And when my daughter was two months old, I made the decision: I wasn’t going to be friends—nor pretend to be—with an abuser.
I have always stored hope in my heart. But the lack of protection in the early stages of my motherhood destroyed a great deal of that hope. It turned me feral. It made me afraid. And there is no love where fear is the foundation. Not the real kind.
Not the kind I want to show my children.
It took five years in litigation, three out-of-pocket mediations, and every ounce of my energy to finally realize he didn’t want healing. He didn’t want peace. He wanted me to suffer because I left him—in the winter, the only day it snowed in Houston in years. And that wound is open, and he has made it clear: it will never close.
And what is a father doing, if not teaching his daughter protection from the very day she is born? This is apparent.
But not for little girls like me. Or like my daughter. Our fathers taught us perseverance before we even knew what protection meant.
My daughter is a playful little lion, with still eyes. She knows the art of being silent. How to make people wait. How to make someone bend. At two months old, she started mimicking my independence. She could hold her bottle at three months. She was walking at eight. Her first words after “mama” were “no” and then “go.”
I have wanted nothing more in this life but to show my daughter what a two-parent household looks like. What love between a father and mother sounds like. But more than that, I want her to see my ability to be friends—best friends—with the man I am raising children with.
My mother once told me: the best thing a woman can be to a man is his friend. And often, when my partner and I—both romantics, both givers, both artists, both extreme in our love—are arguing and fear takes hold of us, it is our friendship that saves us from being swallowed by the lies. It is our friendship that saves our relationship.
I’ll have to spend a great deal of time teaching my daughter how to tame her prowess.
I’ve already taught her how to paint.
How to stick jewels to her nail bed.
How to moisturize her skin with coconut milk.
How to plant seeds in her garden box—where my partner secured her pop-up butterflies and plant tags.
She waters the plants. And all of us, with her laughs, with her songs.
And yet I cannot confirm her softness is embedded. I can’t say she knows how to feel safe.
Maybe it’s mother’s intuition. Or maybe it’s every night, when I put her to bed, the small act of her grabbing hold of my ear—a gesture she’s done since birth—that tells me she’s not too far from my womb. Maybe she’s still aching to get back there.
I am torn between grief and gratitude.
I grieve that I could not give her the luxury of a safe parent. Safe in the emotional, sacred ways.
And yet—I am grateful she has known battle. Grateful she has seen war. Because now, she is armed with the very arsenal life was going to hand her anyway.

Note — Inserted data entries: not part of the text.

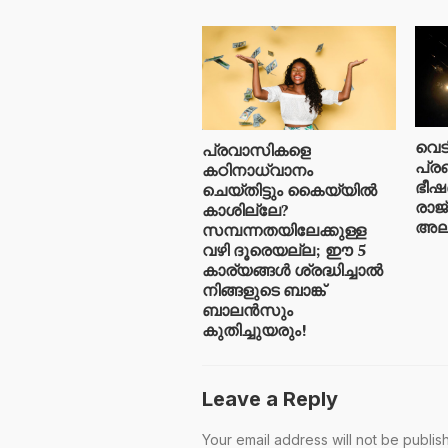
വെട
പ്രവാസികളെ
പ്ര
കഠിനാധ്വാനം
ഭീഷ
ചെയ്തിട്ടും കൈയ്യിൽ
രാജ
കാശില്ലേ?
അലർട
സമ്പന്നതയിലേക്കുള്ള
വഴി ദൂരെയല്ല; ഈ 5
കാര്യങ്ങൾ ശ്രദ്ധിച്ചാൽ
നിങ്ങളുടെ ബാങ്ക്
ബാലൻസും
കുതിച്ചുയരും!
Leave a Reply
Your email address will not be publis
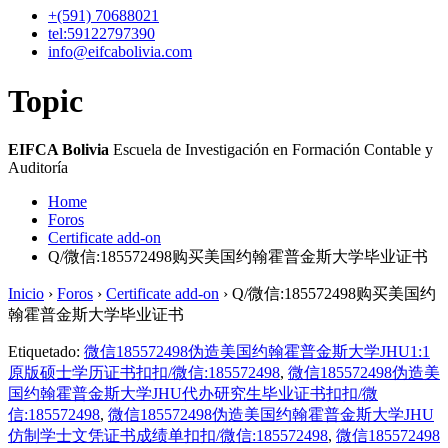
+(591)
70688021
tel:59122797390
info@eifcabolivia.com
Topic
EIFCA Bolivia
Escuela de Investigación en Formación Contable y
Auditoría
Home
Foros
Certificate add-on
Q/微信:185572498购买美国约翰霍普金斯大学毕业证书
Inicio
›
Foros
›
Certificate add-on
›
Q/微信:185572498购买美国约
翰霍普金斯大学毕业证书
Etiquetado:
微信185572498伪造美国约翰霍普金斯大学JHU1:1
原版硕士学历证书扣扣/微信:185572498
,
微信185572498伪造美
国约翰霍普金斯大学JHU代办研究生毕业证书扣扣/微
信:185572498
,
微信185572498伪造美国约翰霍普金斯大学JHU
仿制学士文凭证书成绩单扣扣/微信:185572498
,
微信185572498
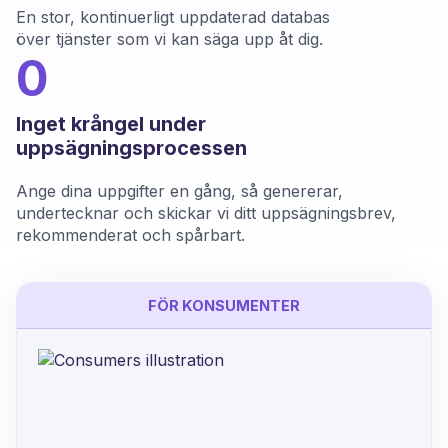
En stor, kontinuerligt uppdaterad databas
över tjänster som vi kan säga upp åt dig.
0
Inget krångel under
uppsägningsprocessen
Ange dina uppgifter en gång, så genererar,
undertecknar och skickar vi ditt uppsägningsbrev,
rekommenderat och spårbart.
FÖR KONSUMENTER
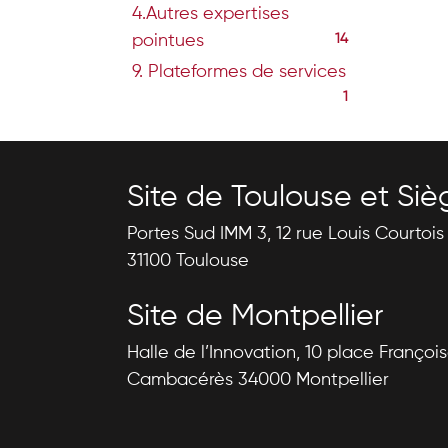
4.Autres expertises
pointues
14
9. Plateformes de services
1
Site de Toulouse et Siè
Portes Sud IMM 3, 12 rue Louis Courtoi
31100 Toulouse
Site de Montpellier
Halle de l’Innovation, 10 place Françoi
Cambacérès 34000 Montpellier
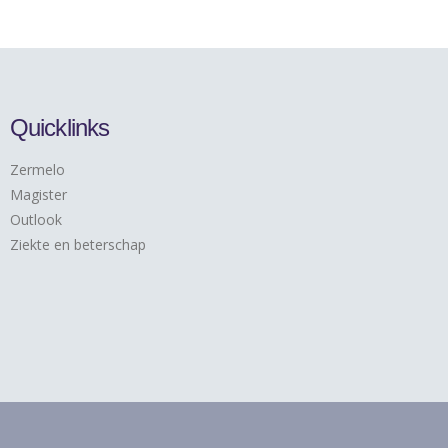
Quicklinks
Zermelo
Magister
Outlook
Ziekte en beterschap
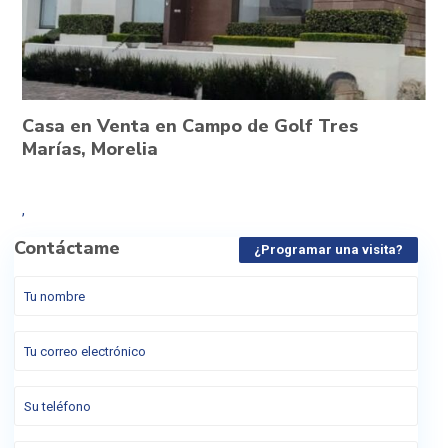
Casa en Venta en Campo de Golf Tres
Marías, Morelia
,
Contáctame
¿Programar una visita?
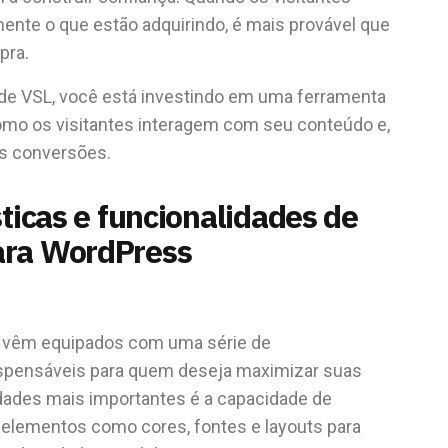
te o que estão adquirindo, é mais provável que
pra.
n de VSL, você está investindo em uma ferramenta
omo os visitantes interagem com seu conteúdo e,
s conversões.
sticas e funcionalidades de
ara WordPress
s vêm equipados com uma série de
dispensáveis para quem deseja maximizar suas
dades mais importantes é a capacidade de
 elementos como cores, fontes e layouts para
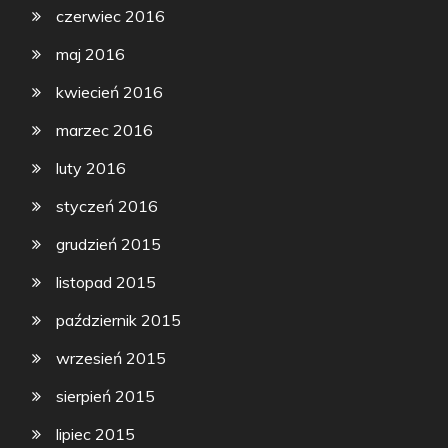
czerwiec 2016
maj 2016
kwiecień 2016
marzec 2016
luty 2016
styczeń 2016
grudzień 2015
listopad 2015
październik 2015
wrzesień 2015
sierpień 2015
lipiec 2015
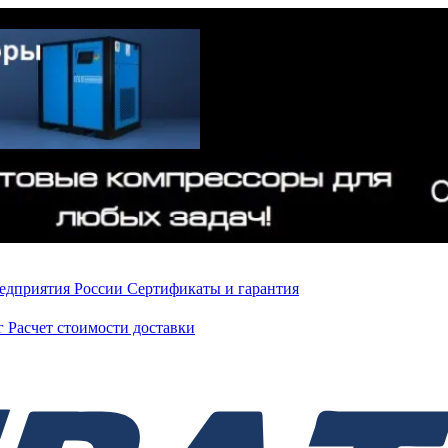
редприятия России
Сертификаты и гарантия
нг
Расчет стоимости доставки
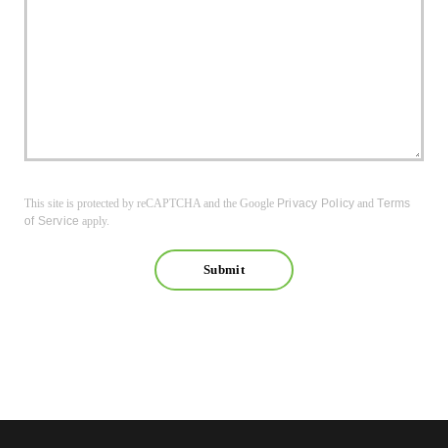
This site is protected by reCAPTCHA and the Google
Privacy Policy
and
Terms
of Service
apply.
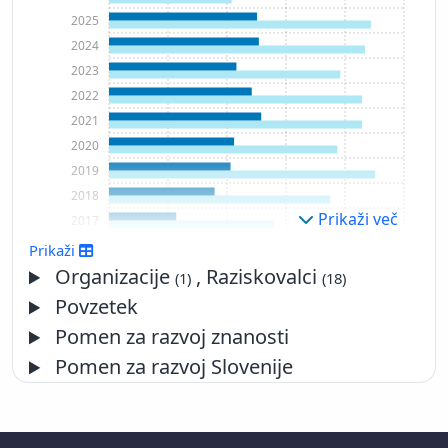
2025
2024
2023
2022
2021
2020
2019
2018
Prikaži več
2017
2016
Prikaži
2015
Organizacije
, Raziskovalci
(1)
(18)
2014
Povzetek
2013
Pomen za razvoj znanosti
2012
Pomen za razvoj Slovenije
2011
2010
2009
2008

She has unshakable stealth.
I’m learning—painfully, honestly—that I cannot protect her from her path. Not from the courts. Not from family dysfunction. Not from child protective investigations. Not from him.
I can only steward. I can only tarry. The way I did when she was still a little coconut in my arms.
Motherhood is not sainthood. It is not performance. It is not sacrifice for the sake of being sanctified.
It is staying. It is trying. It is growing—even in the dark.
And this: “I’m learning—painfully, honestly—that I cannot protect her from her path.” Truth. Truth that’s hard to acknowledge. And wisdom. Wisdom I think I needed just now.
My daughter is much older, an adult in her own right for a decade. But I’m still her mother. And I’m still trying to protect her from her path.
Knowing the difference between this and stewarding is my current parenting battle, as she’s going through something. And I want so badly to steer her along another path.
Thank you for this beautiful post. And my best wishes to you. What a wonderful mantra. May it serve you well.
"My daughter is a playful little lion, with still eyes." What a gorgeous description of her.